The fundamental problem of antimicrobial resistance, developing for decades, represents a clear and present danger. With such undeniable need, we see potential for biotech and diagnostics companies to innovate, capitalize on an improving regulatory backdrop and navigate flaws in the regulatory, policy and incentives landscape. We see AKAO, GNMK, MCRB, MDCO and SPRO as well positioned.

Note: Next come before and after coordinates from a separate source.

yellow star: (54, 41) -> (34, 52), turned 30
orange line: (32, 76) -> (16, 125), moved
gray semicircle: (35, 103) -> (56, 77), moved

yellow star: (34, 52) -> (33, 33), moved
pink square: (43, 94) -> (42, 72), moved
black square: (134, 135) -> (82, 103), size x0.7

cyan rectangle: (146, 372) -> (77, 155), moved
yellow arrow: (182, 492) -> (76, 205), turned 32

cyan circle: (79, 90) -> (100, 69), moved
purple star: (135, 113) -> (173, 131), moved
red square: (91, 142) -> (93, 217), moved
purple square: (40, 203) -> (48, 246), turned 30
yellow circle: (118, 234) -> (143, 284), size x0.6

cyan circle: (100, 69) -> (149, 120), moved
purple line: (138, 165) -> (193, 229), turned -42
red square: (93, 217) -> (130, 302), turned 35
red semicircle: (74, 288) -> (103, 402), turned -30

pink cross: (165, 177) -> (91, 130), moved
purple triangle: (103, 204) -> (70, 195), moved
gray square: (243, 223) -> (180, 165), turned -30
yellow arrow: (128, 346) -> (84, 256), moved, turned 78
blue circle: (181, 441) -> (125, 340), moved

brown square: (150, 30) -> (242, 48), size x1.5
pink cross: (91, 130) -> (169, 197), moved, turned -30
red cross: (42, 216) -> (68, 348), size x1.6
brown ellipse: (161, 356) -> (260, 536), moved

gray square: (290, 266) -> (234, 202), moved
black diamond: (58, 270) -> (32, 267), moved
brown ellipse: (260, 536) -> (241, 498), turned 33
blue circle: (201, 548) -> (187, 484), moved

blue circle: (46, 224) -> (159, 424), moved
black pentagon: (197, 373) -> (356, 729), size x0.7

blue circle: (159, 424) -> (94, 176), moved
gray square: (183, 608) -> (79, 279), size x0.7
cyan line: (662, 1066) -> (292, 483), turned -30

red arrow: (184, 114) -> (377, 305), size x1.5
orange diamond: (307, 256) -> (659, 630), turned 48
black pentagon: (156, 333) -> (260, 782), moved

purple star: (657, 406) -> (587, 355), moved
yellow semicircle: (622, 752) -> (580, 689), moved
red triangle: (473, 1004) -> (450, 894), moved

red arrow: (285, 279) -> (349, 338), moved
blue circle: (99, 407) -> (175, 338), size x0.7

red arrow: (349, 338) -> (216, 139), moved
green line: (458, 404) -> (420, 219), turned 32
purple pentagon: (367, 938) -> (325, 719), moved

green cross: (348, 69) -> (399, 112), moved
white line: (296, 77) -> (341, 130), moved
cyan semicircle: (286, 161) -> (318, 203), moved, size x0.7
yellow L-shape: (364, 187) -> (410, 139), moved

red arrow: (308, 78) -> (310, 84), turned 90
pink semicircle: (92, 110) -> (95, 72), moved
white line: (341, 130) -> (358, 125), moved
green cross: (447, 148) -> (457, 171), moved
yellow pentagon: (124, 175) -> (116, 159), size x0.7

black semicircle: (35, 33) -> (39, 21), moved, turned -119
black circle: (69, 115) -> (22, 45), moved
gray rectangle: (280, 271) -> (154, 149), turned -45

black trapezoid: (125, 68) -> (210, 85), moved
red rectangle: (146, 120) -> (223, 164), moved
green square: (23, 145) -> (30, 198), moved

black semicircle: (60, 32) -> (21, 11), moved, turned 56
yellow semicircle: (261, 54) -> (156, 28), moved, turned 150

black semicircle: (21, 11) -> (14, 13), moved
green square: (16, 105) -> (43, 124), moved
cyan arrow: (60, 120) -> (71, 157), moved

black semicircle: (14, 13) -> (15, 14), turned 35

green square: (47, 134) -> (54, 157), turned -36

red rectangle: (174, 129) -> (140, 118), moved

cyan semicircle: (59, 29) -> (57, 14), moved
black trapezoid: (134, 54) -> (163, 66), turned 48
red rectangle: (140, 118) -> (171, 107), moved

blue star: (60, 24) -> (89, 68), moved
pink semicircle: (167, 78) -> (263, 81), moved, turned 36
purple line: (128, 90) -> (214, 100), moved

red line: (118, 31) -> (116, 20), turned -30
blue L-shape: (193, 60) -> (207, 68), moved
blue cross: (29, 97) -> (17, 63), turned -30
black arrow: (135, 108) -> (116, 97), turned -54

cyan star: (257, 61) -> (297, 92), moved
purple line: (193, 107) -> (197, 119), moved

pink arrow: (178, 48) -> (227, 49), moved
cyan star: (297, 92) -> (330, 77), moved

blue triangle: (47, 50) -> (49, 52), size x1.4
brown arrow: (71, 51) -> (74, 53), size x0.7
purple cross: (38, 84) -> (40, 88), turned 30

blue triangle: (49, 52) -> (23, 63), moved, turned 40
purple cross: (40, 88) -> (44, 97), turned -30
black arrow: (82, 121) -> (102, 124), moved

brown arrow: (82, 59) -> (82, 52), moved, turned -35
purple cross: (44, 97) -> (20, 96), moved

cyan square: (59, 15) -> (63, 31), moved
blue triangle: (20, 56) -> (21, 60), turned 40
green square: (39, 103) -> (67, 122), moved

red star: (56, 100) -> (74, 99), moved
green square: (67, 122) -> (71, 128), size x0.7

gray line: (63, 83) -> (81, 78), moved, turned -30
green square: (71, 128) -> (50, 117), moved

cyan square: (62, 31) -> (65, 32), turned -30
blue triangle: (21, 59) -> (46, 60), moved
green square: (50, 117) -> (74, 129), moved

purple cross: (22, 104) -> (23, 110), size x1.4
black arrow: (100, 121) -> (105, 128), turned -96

Antimicrobial Resistance, Including Antibiotic Resistance, Is a Major Global Threat.
A projection of the potential future impact of antimicrobial resistance (which includes resistance to therapeutics for all infectious agents, including bacteria, viruses, and fungi) predicted that the 700,000 worldwide deaths currently attributable to antimicrobial-resistant infections could grow by 2050, if left unaddressed, to 10 million deaths per year – exceeding current estimates of annual deaths from cancer (8.2MM), diabetes (1.5MM), diarrheal disease (1.4MM) and road traffic accidents (1.2MM). Antibiotic resistance (resistance of bacteria to antibiotics) represents a very significant subset that has become the mission of an increasing number of emerging biopharmaceutical and diagnostic industry players. Following numerous discussions with expert consultants, we organized our thinking around the sentinel issues into five key realms – Novel Agents, Diagnostics, Regulatory and Policy Aspects, Economics and Incentives
- Both High-Risk, Truly Novel Agents And Lower-Risk Modifications Of Existing Agents Show Clinical Promise. While big pharma has largely exited the antibiotics space, pure play companies have started to fill the gap with novel drug candidates. Our physician consultants have noted that both highly novel, high-risk solutions and modifications of existing drugs are needed. We agree that this mixed approach is necessary to solve the issue of antibiotic resistance in both the short and long term. Promising new antibiotics include plazomicin (AKAO; NDA submitted) and SPR994 or tebipenem (SPRO; in Phase 1, potential Phase 3 start in 2H18), and promising combinations include Vabomere (MDCO; approved August 2017 for CRE) and C-Scape (AKAO; in Phase 1, potential Phase 3 start in 1H18). Promising non-traditional approaches involve bacteriophage proteins, Fabl inhibition, targeting outer membrane proteins (SPRO), antibodies, and the microbiome (MCRB).
- Rapid Diagnostics Are Badly Needed. To determine the right drug for the right patient at the right time, there is a logical and pressing need for faster diagnostics. Current efforts in this space include phenotypic susceptibility testing, sequencing (ILMN), and multiplexing (GNMK), but the ideal scenario (rapid, near-patient diagnostic assays) remains relatively far off. Given the challenge and importance of the diagnostics problem, we see companies with even modest advances in this area potentially gaining a significant foothold.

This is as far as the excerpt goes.